16 L’article 1er, paragraphe 1, de la directive 77/799 modifiée prévoit:
«Les autorités compétentes des États membres échangent, conformément à la présente directive, toutes les informations susceptibles de leur permettre l’établissement correct des impôts sur le revenu et sur la fortune ainsi que toutes les informations relatives à l’établissement des taxes indirectes suivantes:
– les taxes sur la valeur ajoutée,
– les droits d’accises grevant les huiles minérales,
– les droits d’accises grevant l’alcool et les boissons alcooliques,
– les droits d’accises grevant les tabacs manufacturés.»
17 L’article 8, paragraphe 1, de cette directive dispose:
«La présente directive n’impose pas l’obligation de faire effectuer des recherches ou de transmettre des informations lorsque la législation ou la pratique administrative de l’État membre qui devrait fournir les informations n’autorisent l’autorité compétente ni à effectuer ces recherches, ni à recueillir ou à utiliser ces informations pour les propres besoins de cet État.»
18 Selon l’article 31, paragraphe 1, de la directive 92/12, les États membres mettent en vigueur les dispositions législatives, réglementaires et administratives nécessaires pour se conformer à cette directive le 1er janvier 1993.
La procédure précontentieuse
19 Considérant n’avoir pas été informée par le Royaume-Uni des mesures prises pour assurer la transposition de la directive 77/799 modifiée dans l’ordre juridique interne concernant le territoire de Gibraltar, la Commission a engagé la procédure en manquement prévue à l’article 226 CE et a mis cet État membre en mesure de présenter ses observations. Les autorités britanniques ont alors communiqué à la Commission les mesures qu’elles avaient prises en ce qui concerne les impôts directs par l’ordonnance n° 26 de 1997 portant modification de l’ordonnance relative à l’impôt sur le revenu [Income Tax (Amendment) (N° 2) Ordinance 1997], entrée en vigueur le 1er octobre 1997. Le Royaume-Uni a toutefois estimé que, Gibraltar n’étant soumis ni au système commun de TVA ni aux règles harmonisées en matière de droits d’accises, les dispositions de ladite directive relatives à ces taxes ne s’appliquent pas à ce territoire. Après une lettre de mise en demeure complémentaire, la Commission a, le 27 juin 2002, émis un avis motivé invitant ledit État à prendre les mesures nécessaires pour s’y conformer dans un délai de deux mois à compter de sa notification.

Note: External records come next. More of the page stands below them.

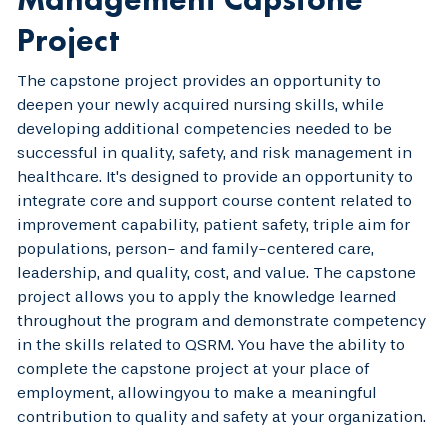
Project
The capstone project provides an opportunity to
deepen your newly acquired nursing skills, while
developing additional competencies needed to be
successful in quality, safety, and risk management in
healthcare. It's designed to provide an opportunity to
integrate core and support course content related to
improvement capability, patient safety, triple aim for
populations, person- and family-centered care,
leadership, and quality, cost, and value. The capstone
project allows you to apply the knowledge learned
throughout the program and demonstrate competency
in the skills related to QSRM. You have the ability to
complete the capstone project at your place of
employment, allowingyou to make a meaningful
contribution to quality and safety at your organization.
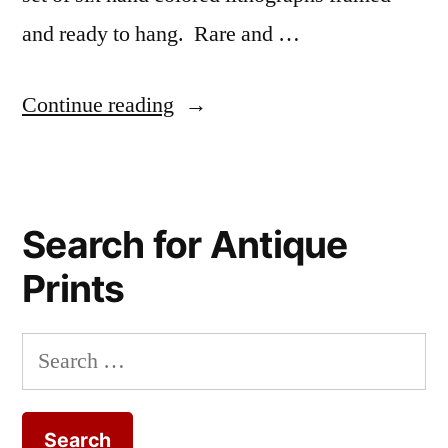
and ready to hang. Rare and …
“Fancy
Continue reading
antique
botanical
illustrations
Search for Antique
of
Prints
flowers
will
Search
enhance
for:
your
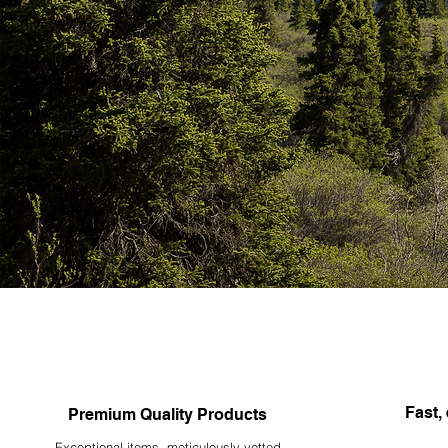
Fast, 
Premium Quality Products
Exceptional items, meticulously vetted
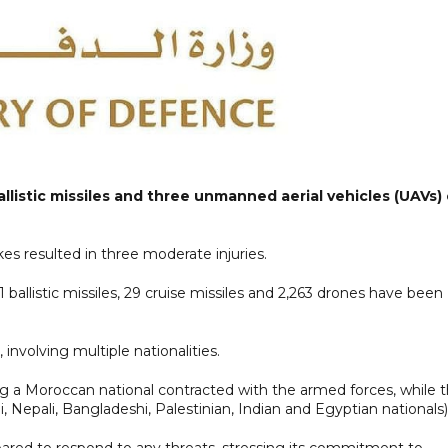
listic missiles and three unmanned aerial vehicles (UAVs)
es resulted in three moderate injuries.
51 ballistic missiles, 29 cruise missiles and 2,263 drones have been
 involving multiple nationalities.
ng a Moroccan national contracted with the armed forces, while 
ni, Nepali, Bangladeshi, Palestinian, Indian and Egyptian nationals)
epared to respond to any threats, stressing its commitment to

Considérant que les observations présentées par le gouvernement du Royaume-Uni à la suite dudit avis faisaient apparaître que le manquement invoqué dans l’avis motivé subsistait, la Commission a décidé d’introduire le présent recours.
Sur le recours
Argumentation des parties
20 La Commission admet que le territoire de Gibraltar est, en vertu de l’article 28 de l’acte d’adhésion, exclu du champ d’application des règles d’harmonisation des taxes sur le chiffre d’affaires et elle est disposée, aux fins de la présente procédure, à présumer que les dispositions du droit communautaire relatives à l’harmonisation des droits d’accises ne s’appliquent pas non plus à ce territoire.
21 Toutefois, elle soutient que la directive 77/799 modifiée, en ce qui concerne l’assistance mutuelle des autorités compétentes des États membres dans les domaines de la TVA et des droits d’accises, fait partie des dispositions du droit communautaire applicables à Gibraltar.

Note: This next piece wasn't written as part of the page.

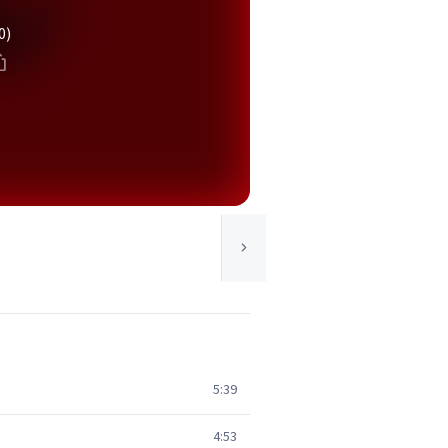
0)
5:39
4:53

22 Cette directive mettrait en place un mécanisme pour l’échange d’informations entre les autorités fiscales des États membres afin de leur permettre de mieux faire respecter la législation nationale. Son objectif consisterait uniquement à faciliter l’échange d’informations nécessaires à l’établissement et à la collecte des impôts conformément au système fiscal de chaque État membre, à lutter ainsi contre la fraude fiscale, à éviter les distorsions dans les mouvements de capitaux et à préserver une saine concurrence. Les modifications de la directive 77/799 par les directives 79/1070 et 92/12 n’auraient aucune incidence sur le droit fiscal en tant que tel des États membres. Il ne s’agirait pas d’une mesure d’harmonisation des législations relatives à la TVA ou aux droits d’accises.
23 Les informations émanant des autorités fiscales de Gibraltar pourraient être utiles, voire indispensables pour l’établissement correct de la TVA ou des droits d’accises dans d’autres régions de la Communauté européenne, même si ces taxes ne sont pas appliquées à Gibraltar.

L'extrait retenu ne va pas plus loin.